Wednesday, January 5, 2011

* Tree of Life *

Bismillah.

Just wanna share an amazing info. About the Tree of Life which is located in Bahrain. These are some facts about it:

  • The Tree of Life in Bahrain is a 400 year-old mesquite tree which lives in the middle of desert. The mystery of the survival of the tree has made it a legend.

  • The Tree of Life, Bahrain surrounded by desert all around. A legend is also attached to the place where the tree is located. The local inhabitants believe with heart and soul that this was the actual location of the Garden of Eden. The Tree of Life or Sharajat-al-Hayat, as the Arabs call it, is located 1.2 miles or 2 kilometers away from Jebel Dukhan. The tree stands lonely in the heart of desert, on top of a 25-foot-high sandy hill. The tree has continued growing-despite the extremities of the climate. At present it is 32 feet in height.

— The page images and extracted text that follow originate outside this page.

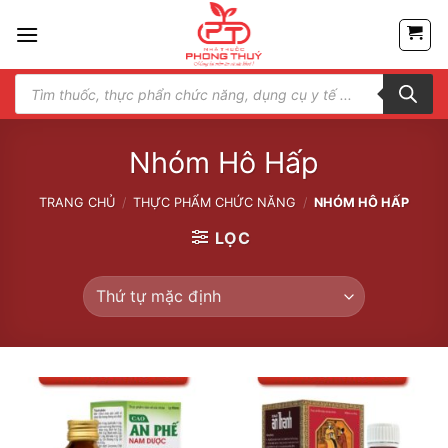
Skip
to
content
Tìm
kiếm
sản
phẩm
Nhóm Hô Hấp
TRANG CHỦ
/
THỰC PHẨM CHỨC NĂNG
/
NHÓM HÔ HẤP
LỌC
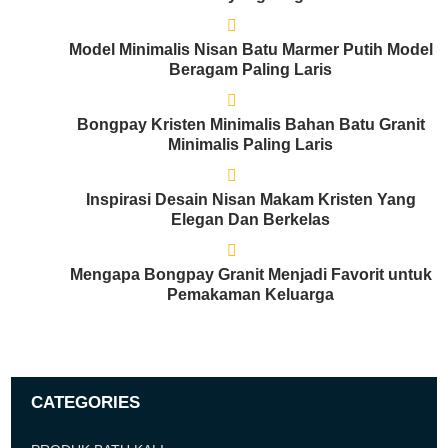
Model Minimalis Nisan Batu Marmer Putih Model
Beragam Paling Laris
Bongpay Kristen Minimalis Bahan Batu Granit
Minimalis Paling Laris
Inspirasi Desain Nisan Makam Kristen Yang
Elegan Dan Berkelas
Mengapa Bongpay Granit Menjadi Favorit untuk
Pemakaman Keluarga
CATEGORIES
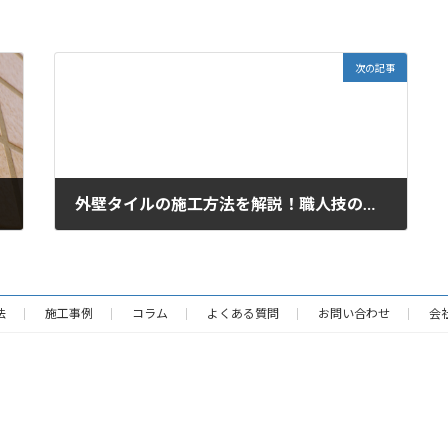
次の記事
外壁タイルの施工方法を解説！職人技の世界！
法
施工事例
コラム
よくある質問
お問い合わせ
会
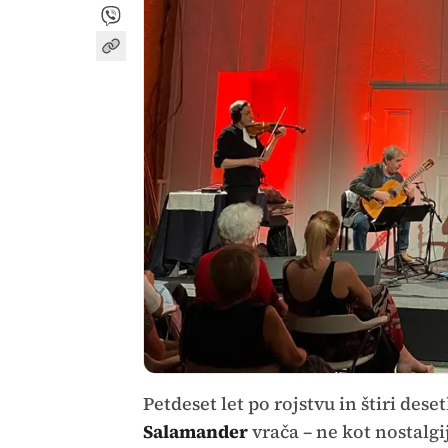
Petdeset let po rojstvu in štiri dese
Salamander
vrača – ne kot nostalgi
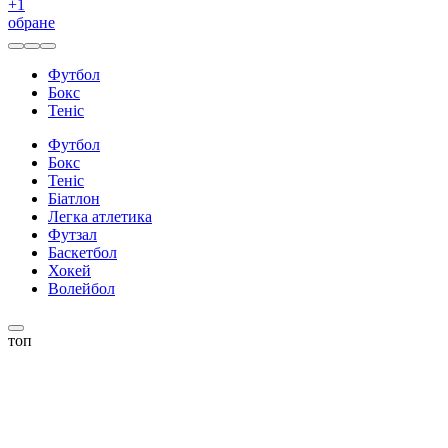
+
1
обране
Футбол
Бокс
Теніс
Футбол
Бокс
Теніс
Біатлон
Легка атлетика
Футзал
Баскетбол
Хокей
Волейбол
топ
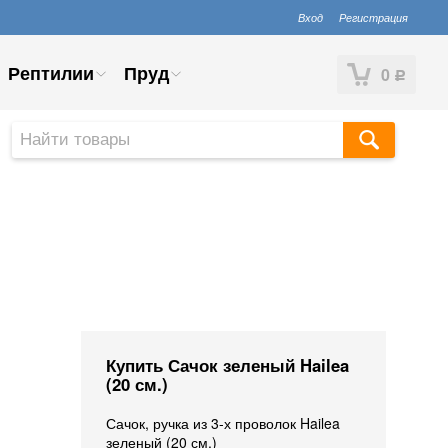
Вход
Регистрация
Рептилии
Пруд
0
Р
Купить Сачок зеленый Hailea
(20 см.)
Сачок, ручка из 3-х проволок Hailea
зеленый (20 см.)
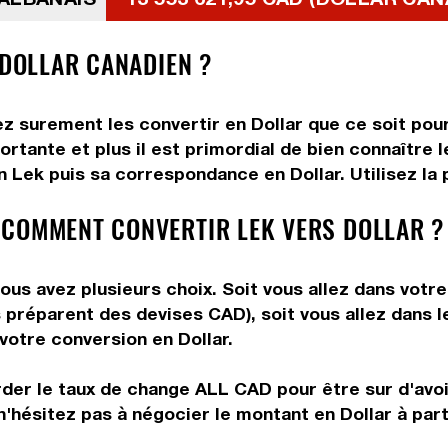
 DOLLAR CANADIEN ?
z surement les convertir en Dollar que ce soit pour
rtante et plus il est primordial de bien connaître le
 Lek puis sa correspondance en Dollar. Utilisez la p
 COMMENT CONVERTIR LEK VERS DOLLAR ?
ous avez plusieurs choix. Soit vous allez dans votr
ous préparent des devises CAD), soit vous allez dans
 votre conversion en Dollar.
rder le taux de change ALL CAD pour être sur d'avoir
n'hésitez pas à négocier le montant en Dollar à par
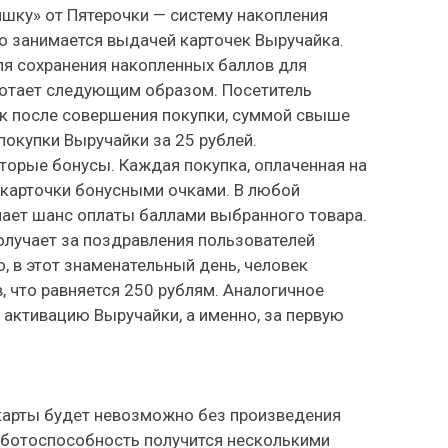
шку» от Пятерочки — систему накопления
но занимается выдачей карточек Выручайка.
ля сохранения накопленных баллов для
ботает следующим образом. Посетитель
к после совершения покупки, суммой свыше
покупки Выручайки за 25 рублей.
торые бонусы. Каждая покупка, оплаченная на
а карточки бонусными очками. В любой
ает шанс оплаты баллами выбранного товара.
лучает за поздравления пользователей
, в этот знаменательный день, человек
, что равняется 250 рублям. Аналогичное
 активацию Выручайки, а именно, за первую
 карты будет невозможно без произведения
работоспособность получится несколькими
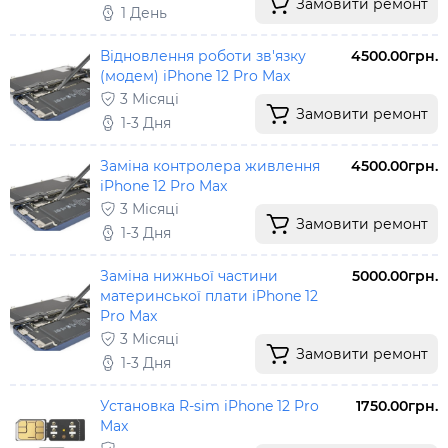
Замовити ремонт
1 День
Відновлення роботи зв'язку
4500.00грн.
(модем) iPhone 12 Pro Max
3 Місяці
Замовити ремонт
1-3 Дня
Заміна контролера живлення
4500.00грн.
iPhone 12 Pro Max
3 Місяці
Замовити ремонт
1-3 Дня
Заміна нижньої частини
5000.00грн.
материнської плати iPhone 12
Pro Max
3 Місяці
Замовити ремонт
1-3 Дня
Установка R-sim iPhone 12 Pro
1750.00грн.
Max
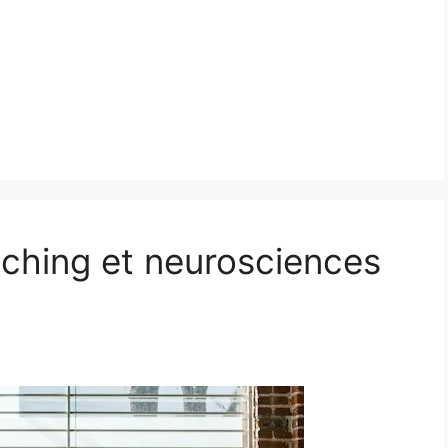
aching et neurosciences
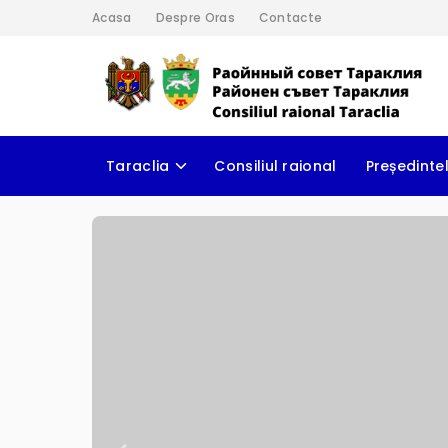
Acasa
Despre Oras
Contacte
Taraclia
Consiliul raional
Președintel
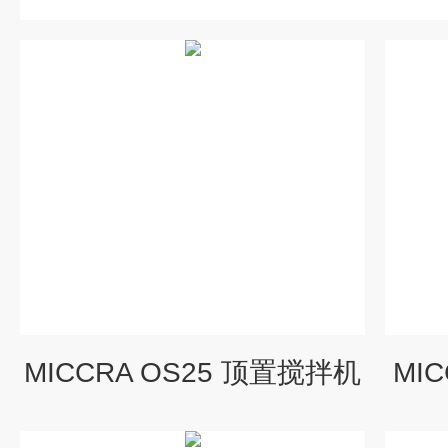
MICCRA OS25 顶置搅拌机
MI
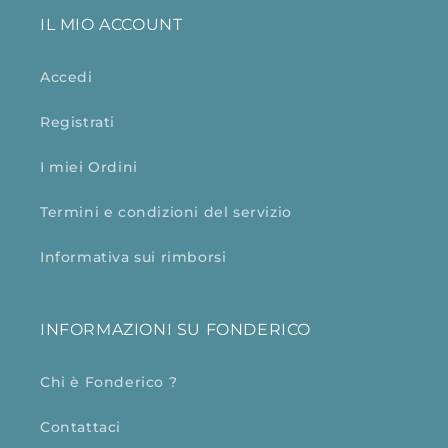
IL MIO ACCOUNT
Accedi
Registrati
I miei Ordini
Termini e condizioni del servizio
Informativa sui rimborsi
INFORMAZIONI SU FONDERICO
Chi è Fonderico ?
Contattaci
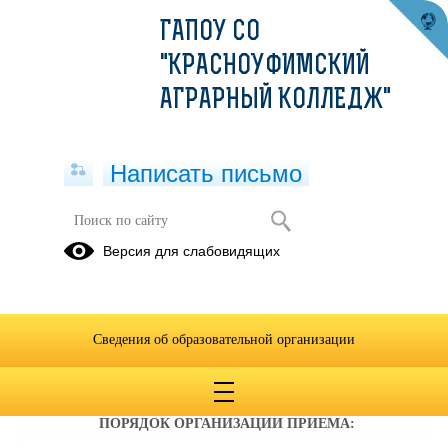
ГАПОУ СО
"КРАСНОУФИМСКИЙ
АГРАРНЫЙ КОЛЛЕДЖ"
Написать письмо
Правила приема 2026-2027 учебный
Версия для слабовидящих
год
Нормативные
документы
Сведения об образовательной организации
01.07.2026
ПОРЯДОК ОРГАНИЗАЦИИ ПРИЕМА:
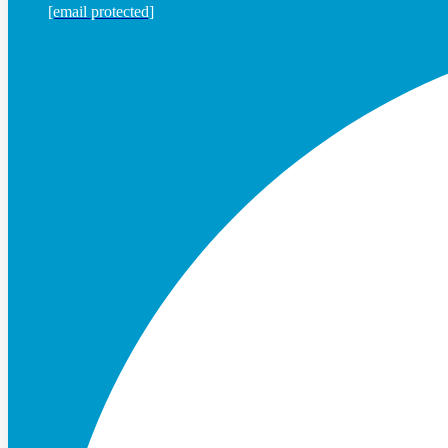
[email protected]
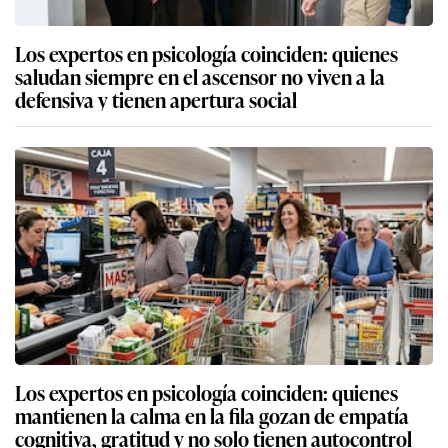
Los expertos en psicología coinciden: quienes
saludan siempre en el ascensor no viven a la
defensiva y tienen apertura social
Los expertos en psicología coinciden: quienes
mantienen la calma en la fila gozan de empatía
cognitiva, gratitud y no solo tienen autocontrol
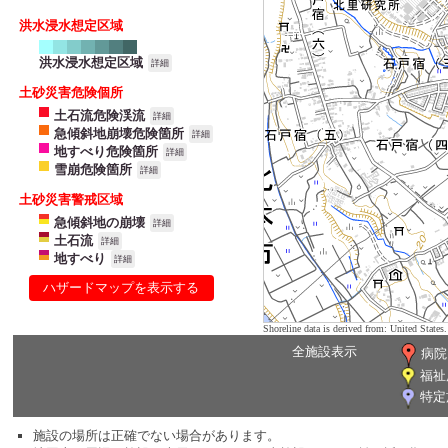
洪水浸水想定区域
洪水浸水想定区域
詳細
土砂災害危険個所
土石流危険渓流
詳細
急傾斜地崩壊危険箇所
詳細
地すべり危険箇所
詳細
雪崩危険箇所
詳細
土砂災害警戒区域
急傾斜地の崩壊
詳細
土石流
詳細
地すべり
詳細
ハザードマップを表示する
Shoreline data is derived from: United Sta
全施設表示
病院
福祉
特定
施設の場所は正確でない場合があります。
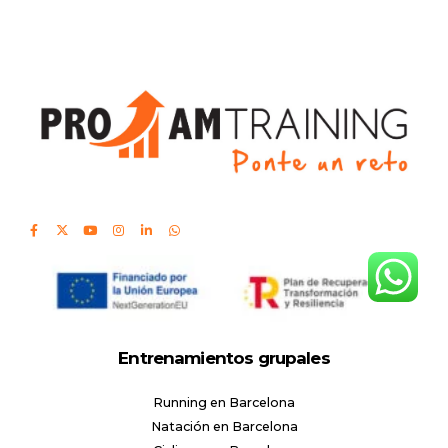
Entrenamientos grupales
Running en Barcelona
Natación en Barcelona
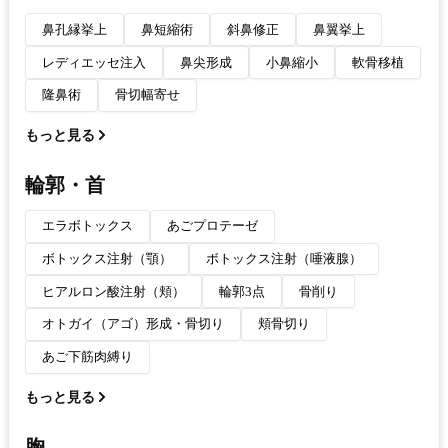
鼻孔縁挙上
鼻短縮術
斜鼻修正
鼻翼挙上
レディエッセ注入
鼻尖形成
小鼻縮小
軟骨移植
隆鼻術
骨切幅寄せ
もっと見る
輪郭・首
エラボトックス
あごプロテーゼ
ボトックス注射（顎）
ボトックス注射（唾液腺）
ヒアルロン酸注射（頬）
輪郭3点
骨削り
オトガイ（アゴ）形成・骨切り
頬骨切り
あご下筋肉縛り
もっと見る
胸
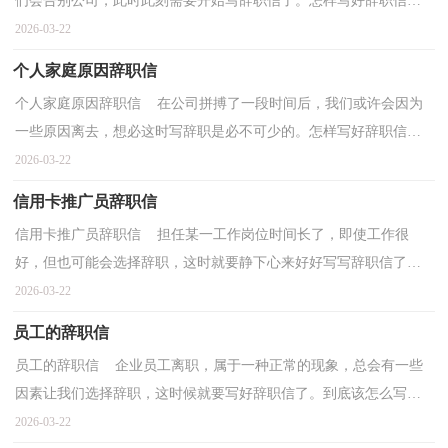
们会告别公司，此时此刻需要开始写辞职信了。怎样写好辞职信呢?
以下是小编为大家整理的幼儿园保安辞职信，希望对大...
2026-03-22
个人家庭原因辞职信
个人家庭原因辞职信 在公司拼搏了一段时间后，我们或许会因为
一些原因离去，想必这时写辞职是必不可少的。怎样写好辞职信呢?
下面是小编整理的个人家庭原因辞职信，欢迎大家借...
2026-03-22
信用卡推广员辞职信
信用卡推广员辞职信 担任某一工作岗位时间长了，即使工作很
好，但也可能会选择辞职，这时就要静下心来好好写写辞职信了。
那么你会写辞职信吗？下面是小编为大家收集的信用卡推广...
2026-03-22
员工的辞职信
员工的辞职信 企业员工离职，属于一种正常的现象，总会有一些
因素让我们选择辞职，这时候就要写好辞职信了。到底该怎么写辞
职信呢？以下是小编收集整理的员工的辞职信，希望对大家...
2026-03-22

  • The tree’s source of water is mystery. Plant scientist may say that its roots go very deep and wide to get water from the reserves of sweet springs kilometers away. The Bedouins believe that Enki, the mythical God of water, had showered its blessing.

We know the myth about Enki is not true. Allah is the one showering His blessings to all His creatures. Allahu akbar. Nothing is impossible if He wants it to happen.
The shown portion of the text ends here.